Für Rechnungsempfänger ist die Umstellung auf das E-Invoicing deutlich aufwändiger als für Rechnungsaussteller, betont DPHG-Berater Gert Klöttschen. Allzu schnell sollten sich Unternehmen nicht von Originalbelegen in Papierform verabschieden. Und auch international existierten noch große rechtliche Unterschiede und die Anforderungen an die Rechnungslegung variierten von Land zu Land. Mit diesem Umstand müssten sich alle international agierenden Unternehmen auseinandersetzen.

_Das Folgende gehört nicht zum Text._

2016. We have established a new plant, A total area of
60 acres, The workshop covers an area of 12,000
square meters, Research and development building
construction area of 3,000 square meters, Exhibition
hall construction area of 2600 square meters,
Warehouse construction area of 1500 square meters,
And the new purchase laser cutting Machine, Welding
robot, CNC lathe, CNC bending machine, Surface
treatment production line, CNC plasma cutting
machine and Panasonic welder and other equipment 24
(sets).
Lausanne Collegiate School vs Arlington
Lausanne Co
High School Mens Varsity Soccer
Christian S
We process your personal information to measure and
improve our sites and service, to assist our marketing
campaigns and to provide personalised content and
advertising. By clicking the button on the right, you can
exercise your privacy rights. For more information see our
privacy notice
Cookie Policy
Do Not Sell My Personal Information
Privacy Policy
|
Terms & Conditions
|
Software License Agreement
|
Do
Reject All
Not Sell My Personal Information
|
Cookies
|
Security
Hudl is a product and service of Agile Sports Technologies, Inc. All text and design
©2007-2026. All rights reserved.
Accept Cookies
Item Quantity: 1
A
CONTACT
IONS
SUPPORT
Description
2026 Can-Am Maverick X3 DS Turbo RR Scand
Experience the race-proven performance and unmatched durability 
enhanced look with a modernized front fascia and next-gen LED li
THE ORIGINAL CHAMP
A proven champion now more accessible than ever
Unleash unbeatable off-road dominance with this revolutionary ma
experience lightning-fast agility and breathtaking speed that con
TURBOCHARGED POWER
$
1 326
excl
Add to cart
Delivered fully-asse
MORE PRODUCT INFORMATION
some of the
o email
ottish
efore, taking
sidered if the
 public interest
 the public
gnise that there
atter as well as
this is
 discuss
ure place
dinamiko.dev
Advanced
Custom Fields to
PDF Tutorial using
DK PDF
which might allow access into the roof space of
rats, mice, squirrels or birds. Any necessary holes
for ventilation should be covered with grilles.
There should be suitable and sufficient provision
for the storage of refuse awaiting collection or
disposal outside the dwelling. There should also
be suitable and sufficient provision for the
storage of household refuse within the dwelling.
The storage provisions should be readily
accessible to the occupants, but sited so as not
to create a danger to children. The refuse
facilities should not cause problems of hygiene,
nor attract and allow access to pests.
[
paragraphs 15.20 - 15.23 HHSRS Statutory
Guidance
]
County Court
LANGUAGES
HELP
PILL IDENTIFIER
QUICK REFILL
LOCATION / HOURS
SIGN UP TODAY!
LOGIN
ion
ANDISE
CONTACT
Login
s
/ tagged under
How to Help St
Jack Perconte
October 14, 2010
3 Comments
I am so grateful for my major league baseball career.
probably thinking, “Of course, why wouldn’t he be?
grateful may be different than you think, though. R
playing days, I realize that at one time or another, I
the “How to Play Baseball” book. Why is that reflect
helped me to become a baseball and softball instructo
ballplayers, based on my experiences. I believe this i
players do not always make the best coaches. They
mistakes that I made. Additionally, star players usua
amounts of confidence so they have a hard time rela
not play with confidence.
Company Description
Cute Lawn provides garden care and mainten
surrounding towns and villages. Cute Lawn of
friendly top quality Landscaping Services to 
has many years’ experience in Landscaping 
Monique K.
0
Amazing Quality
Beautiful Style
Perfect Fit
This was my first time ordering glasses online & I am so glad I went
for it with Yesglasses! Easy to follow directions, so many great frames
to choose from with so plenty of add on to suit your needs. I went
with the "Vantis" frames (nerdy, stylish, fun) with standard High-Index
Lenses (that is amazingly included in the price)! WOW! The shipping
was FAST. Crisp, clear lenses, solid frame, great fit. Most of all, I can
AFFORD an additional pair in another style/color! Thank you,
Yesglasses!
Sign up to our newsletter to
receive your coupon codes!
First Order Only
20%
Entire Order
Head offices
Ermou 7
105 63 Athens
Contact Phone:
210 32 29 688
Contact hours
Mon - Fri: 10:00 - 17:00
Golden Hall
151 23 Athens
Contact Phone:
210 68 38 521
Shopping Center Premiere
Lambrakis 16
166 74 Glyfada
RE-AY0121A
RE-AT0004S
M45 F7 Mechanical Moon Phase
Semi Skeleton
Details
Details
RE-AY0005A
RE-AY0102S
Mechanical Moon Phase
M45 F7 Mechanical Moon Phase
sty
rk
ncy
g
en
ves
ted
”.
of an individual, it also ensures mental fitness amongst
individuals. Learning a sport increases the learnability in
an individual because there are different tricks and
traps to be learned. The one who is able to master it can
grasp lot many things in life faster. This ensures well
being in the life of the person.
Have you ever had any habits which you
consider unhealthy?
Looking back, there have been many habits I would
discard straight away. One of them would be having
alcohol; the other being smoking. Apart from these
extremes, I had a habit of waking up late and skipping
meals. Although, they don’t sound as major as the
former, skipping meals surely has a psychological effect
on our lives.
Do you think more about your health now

Im Folgenden empfiehlt die DPHG, die Prozesse des Rechnungswesens systematisch zu analysieren und Schwachstellen zu bereinigen. Mit firmenindividuellen Regelungen könnten Unternehmen gegenüber Mitarbeitern, Geschäftspartnern und Finanzbehörden für Klarheit sorgen:
Einzelvereinbarungen
Der Rechnungsempfänger muss dem elektronischen Rechnungsaustausch grundsätzlich zustimmen. Häufig erfolgt dies stillschweigend, indem ein Hinweis in den Allgemeinen Geschäftsbedingungen des Rechnungsausstellers unwidersprochen bleibt. Mehr Klarheit und Sicherheit bieten einzelvertragliche Regelungen zwischen Rechnungsaussteller und -empfänger, insbesondere bei strategischen Kunden und Lieferanten. So lassen sich etwa die Datenqualität der Rechnungen oder die Haftung bei Fehlversendungen regeln.
Kontrollverfahren
Rechnungsempfänger müssen eine eindeutige Zuordnung von erbrachter Leistung und erstellter Rechnung sicherstellen. Dazu benötigen sie ein internes Kontrollsystem, das einen „verlässlichen Prüfpfad“ von der Bestellung bis zur Bezahlung gewährleistet. Der Unternehmer kann das geeignete Verfahren frei wählen. Unter Umständen ist es nicht ökonomisch, für Papier- und elektronische Rechnungen eine unterschiedliche Rechnungsverarbeitung zu etablieren. Ziel sollte ein Prozessablauf sein, der alle Abrechnungsdokumente zusammenführt. Hierfür sollten Verarbeitungsstandards definiert und sicherheitshalber auch dokumentiert werden.
Archivierung
Elektronische Rechnungen müssen in dem elektronischen Format der Ausstellung beziehungsweise des Empfangs aufbewahrt werden. Die aufbewahrten Rechnungen müssen über den gesamten Aufbewahrungszeitraum von derzeit mindestens zehn Jahren die Voraussetzungen der Echtheit der Herkunft, der Unversehrtheit des Inhalts und der Lesbarkeit erfüllen. Über den gesamten Zeitraum muss die EDV ständig prüfbereit bleiben, was angesichts der rasant fortschreitenden technischen Entwicklung kein leichtes Unterfangen ist. Wer heute etwa Dateien von einer zehn Jahre alten 5,25- Zoll-Diskette einsehen will, steht vor großen Herausforderungen für Hardware und Dateiformat.